The Seduction of the Home Auction
This post on the L.A. Times’ L.A. Land blog about 17 brand-new model homes being auctioned off in Palmdale reminded me of my own auction story. It happened during the last downturn, in the mid-1990s.
The Palmdale homes, from around 1,800 to 4,100 square feet, originally were priced from $289K to $605K, but they’ll be auctioned with minimum selling prices of between $125,000 and $250,000. Pretty tempting stuff.
In 1993, I was about to get remarried. The first husband got the Riverside house (he still has it) that we’d purchased together in 1988 for $157,000. It had been my first new house, and I had put a lot of work into fixing it up. So when the fiance and I heard about an auction of brand-new homes in Moreno Valley (I know, I know), I may have seen an opportunity to replicate my former life (the house part) for relatively little money.
We picked out a 2,100-square-foot house on the cul-de-sac portion of the development, on the view side of the street. Starting prices were around $120,000. The same homes had sold before the crash for close to $200K. We agreed we would not go higher than $145,000. We got the house for $142,000 and thought we had gotten a great deal.

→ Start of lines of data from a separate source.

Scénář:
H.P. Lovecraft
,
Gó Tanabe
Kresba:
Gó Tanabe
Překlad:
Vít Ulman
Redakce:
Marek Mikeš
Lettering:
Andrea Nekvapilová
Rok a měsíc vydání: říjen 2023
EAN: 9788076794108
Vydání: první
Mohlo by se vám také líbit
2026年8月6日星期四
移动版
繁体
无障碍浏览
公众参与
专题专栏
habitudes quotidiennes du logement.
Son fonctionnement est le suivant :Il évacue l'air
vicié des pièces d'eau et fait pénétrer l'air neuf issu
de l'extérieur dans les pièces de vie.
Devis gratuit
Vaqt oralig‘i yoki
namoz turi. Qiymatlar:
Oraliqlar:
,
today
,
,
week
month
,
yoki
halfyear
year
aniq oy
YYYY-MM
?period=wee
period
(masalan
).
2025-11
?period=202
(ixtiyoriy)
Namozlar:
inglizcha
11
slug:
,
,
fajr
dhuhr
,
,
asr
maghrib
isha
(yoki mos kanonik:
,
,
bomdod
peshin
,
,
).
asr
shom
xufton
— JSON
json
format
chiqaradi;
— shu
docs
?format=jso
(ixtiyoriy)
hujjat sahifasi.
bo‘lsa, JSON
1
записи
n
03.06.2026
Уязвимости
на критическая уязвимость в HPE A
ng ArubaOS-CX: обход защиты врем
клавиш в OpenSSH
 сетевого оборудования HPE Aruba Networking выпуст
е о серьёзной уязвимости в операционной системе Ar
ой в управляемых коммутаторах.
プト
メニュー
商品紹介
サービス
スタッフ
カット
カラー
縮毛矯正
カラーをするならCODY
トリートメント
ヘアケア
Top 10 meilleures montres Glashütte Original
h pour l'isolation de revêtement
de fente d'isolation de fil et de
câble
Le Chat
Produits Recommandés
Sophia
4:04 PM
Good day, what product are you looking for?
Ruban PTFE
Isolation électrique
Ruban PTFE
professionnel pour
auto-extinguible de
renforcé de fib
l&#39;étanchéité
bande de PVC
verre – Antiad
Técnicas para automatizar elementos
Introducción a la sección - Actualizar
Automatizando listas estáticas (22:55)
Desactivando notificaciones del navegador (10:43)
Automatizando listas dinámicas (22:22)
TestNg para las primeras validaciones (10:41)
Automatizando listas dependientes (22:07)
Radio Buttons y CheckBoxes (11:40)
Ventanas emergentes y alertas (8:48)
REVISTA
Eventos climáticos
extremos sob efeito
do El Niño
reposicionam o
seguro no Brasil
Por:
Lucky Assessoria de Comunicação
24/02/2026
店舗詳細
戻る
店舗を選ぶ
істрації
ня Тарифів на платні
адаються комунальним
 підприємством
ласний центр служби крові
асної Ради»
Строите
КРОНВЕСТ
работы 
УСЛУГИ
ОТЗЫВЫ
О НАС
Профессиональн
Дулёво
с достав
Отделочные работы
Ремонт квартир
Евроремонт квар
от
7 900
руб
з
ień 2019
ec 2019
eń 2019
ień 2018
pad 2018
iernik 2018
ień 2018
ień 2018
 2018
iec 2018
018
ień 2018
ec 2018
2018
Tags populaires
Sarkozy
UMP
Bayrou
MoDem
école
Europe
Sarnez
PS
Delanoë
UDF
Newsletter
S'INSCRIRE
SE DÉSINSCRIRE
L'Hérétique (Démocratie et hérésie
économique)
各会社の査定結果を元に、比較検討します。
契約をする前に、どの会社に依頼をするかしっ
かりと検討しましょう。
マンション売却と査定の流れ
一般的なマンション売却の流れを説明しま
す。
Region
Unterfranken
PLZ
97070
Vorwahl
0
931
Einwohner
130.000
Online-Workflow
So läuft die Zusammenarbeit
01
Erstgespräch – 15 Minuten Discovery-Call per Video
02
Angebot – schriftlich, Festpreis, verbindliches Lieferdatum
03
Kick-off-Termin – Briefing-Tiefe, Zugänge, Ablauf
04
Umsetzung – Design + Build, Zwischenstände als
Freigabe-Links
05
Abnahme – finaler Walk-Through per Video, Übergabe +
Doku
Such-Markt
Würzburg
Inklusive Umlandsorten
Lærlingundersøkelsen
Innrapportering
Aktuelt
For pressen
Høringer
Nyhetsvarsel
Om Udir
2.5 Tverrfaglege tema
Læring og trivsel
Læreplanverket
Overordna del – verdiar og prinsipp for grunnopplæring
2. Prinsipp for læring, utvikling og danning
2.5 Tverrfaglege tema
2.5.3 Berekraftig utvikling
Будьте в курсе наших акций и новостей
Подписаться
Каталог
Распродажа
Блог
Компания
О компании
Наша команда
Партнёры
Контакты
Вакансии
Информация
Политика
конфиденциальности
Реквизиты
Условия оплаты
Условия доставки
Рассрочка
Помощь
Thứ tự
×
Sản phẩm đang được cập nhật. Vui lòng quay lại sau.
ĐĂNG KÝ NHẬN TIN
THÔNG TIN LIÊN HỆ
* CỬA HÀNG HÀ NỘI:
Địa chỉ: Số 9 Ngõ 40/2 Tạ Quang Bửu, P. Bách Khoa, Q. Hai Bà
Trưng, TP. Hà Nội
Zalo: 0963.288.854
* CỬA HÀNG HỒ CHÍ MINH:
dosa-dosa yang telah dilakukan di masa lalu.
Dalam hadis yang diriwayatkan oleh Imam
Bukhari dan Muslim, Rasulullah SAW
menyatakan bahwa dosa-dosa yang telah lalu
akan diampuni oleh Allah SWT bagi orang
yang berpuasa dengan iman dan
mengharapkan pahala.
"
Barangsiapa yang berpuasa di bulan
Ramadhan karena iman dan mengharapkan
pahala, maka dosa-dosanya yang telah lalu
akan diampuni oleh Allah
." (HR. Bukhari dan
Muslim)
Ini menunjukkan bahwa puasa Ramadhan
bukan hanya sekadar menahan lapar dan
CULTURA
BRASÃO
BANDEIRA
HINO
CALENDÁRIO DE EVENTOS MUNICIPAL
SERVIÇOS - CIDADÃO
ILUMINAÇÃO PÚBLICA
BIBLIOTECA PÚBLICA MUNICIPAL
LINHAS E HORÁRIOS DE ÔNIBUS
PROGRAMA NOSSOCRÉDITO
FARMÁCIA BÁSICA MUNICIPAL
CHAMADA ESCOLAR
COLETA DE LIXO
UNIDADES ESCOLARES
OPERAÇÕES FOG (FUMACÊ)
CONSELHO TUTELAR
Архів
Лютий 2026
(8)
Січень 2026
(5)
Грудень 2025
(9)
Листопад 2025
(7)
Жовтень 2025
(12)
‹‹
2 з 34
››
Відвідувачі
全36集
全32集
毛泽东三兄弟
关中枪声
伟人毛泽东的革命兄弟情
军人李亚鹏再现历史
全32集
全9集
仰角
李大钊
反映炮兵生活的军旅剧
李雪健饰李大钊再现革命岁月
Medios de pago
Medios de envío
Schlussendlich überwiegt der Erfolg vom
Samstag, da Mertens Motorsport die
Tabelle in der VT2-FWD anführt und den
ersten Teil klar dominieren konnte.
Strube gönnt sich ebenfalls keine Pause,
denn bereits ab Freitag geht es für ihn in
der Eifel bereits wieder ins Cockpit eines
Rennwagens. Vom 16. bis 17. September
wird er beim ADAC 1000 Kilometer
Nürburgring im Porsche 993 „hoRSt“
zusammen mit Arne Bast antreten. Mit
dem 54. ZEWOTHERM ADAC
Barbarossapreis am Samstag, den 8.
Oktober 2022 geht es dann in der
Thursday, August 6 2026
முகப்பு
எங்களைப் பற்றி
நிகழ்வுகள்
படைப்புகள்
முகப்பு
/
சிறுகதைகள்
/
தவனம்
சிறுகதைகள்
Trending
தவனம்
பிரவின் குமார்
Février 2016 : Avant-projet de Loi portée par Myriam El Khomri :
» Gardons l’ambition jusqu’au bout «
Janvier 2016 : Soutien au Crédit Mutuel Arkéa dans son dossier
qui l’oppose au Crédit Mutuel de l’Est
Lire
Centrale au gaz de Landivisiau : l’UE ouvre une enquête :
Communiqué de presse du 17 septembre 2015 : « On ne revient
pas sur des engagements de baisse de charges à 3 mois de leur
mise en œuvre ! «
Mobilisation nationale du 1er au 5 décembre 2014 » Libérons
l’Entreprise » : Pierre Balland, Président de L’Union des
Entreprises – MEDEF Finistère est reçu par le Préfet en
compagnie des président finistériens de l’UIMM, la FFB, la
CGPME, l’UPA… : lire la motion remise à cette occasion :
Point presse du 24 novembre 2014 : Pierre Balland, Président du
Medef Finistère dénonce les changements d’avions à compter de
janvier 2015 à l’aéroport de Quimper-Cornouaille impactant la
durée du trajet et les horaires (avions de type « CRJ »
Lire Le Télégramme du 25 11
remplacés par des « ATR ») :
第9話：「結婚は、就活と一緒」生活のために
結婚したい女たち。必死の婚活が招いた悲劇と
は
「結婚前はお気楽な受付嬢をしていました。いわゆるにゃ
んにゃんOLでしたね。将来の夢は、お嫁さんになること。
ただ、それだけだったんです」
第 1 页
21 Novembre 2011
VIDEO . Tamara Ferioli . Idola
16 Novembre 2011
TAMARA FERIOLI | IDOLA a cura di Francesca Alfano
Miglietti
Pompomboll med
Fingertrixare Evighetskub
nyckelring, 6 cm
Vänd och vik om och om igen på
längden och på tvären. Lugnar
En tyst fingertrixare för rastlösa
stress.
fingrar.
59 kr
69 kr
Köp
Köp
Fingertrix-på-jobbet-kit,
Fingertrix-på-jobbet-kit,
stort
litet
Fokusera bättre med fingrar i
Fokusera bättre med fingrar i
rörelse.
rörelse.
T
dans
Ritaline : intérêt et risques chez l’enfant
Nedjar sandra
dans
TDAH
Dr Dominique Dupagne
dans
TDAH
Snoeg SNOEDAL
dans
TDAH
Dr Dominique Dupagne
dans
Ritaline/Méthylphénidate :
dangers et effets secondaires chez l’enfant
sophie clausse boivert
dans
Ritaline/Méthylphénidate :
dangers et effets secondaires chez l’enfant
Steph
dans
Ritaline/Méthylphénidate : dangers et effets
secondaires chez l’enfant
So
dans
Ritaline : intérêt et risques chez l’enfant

But this is why price should not be the only consideration in buying a house. Although we told ourselves this was “the nice part” of Moreno Valley (anything north of the freeway, where the mountains were, was preferable), the quality of life there sucked. There were no parks, no nice restaurants. Worse, we were surrounded by a high percentage of aggressive-dog-owning, loud-music-playing, lawn-maintenance-averse neighbors.
Even though we’d paid a low price for the house, we weren’t able to unload it without losing money until 1999 (net proceeds: $6,000). I hated every minute of living there. And the house’s newness was its only special quality.
I wonder who will be buying the Palmdale auction homes. I hope it’s people who love Palmdale, if that’s possible. Because even though it’s tempting to snap up a huge house for what seems like a song, you have to think about what it will be like to live there (unless you’re an investor, of course, but are these homes good investments?).
There’s a reason why areas like Palmdale, Lancaster, and Lake Elsinore are tanking harder than everywhere else. The main lure of those places was big houses for less money. The people who “bought” them couldn’t afford them. Now, entire neighborhoods are being abandoned. With all the foreclosures, there are new bargains to be had. But where does quality of life fit in?
I’d rather rent in a neighborhood I really want to live in than buy in an area just because I could.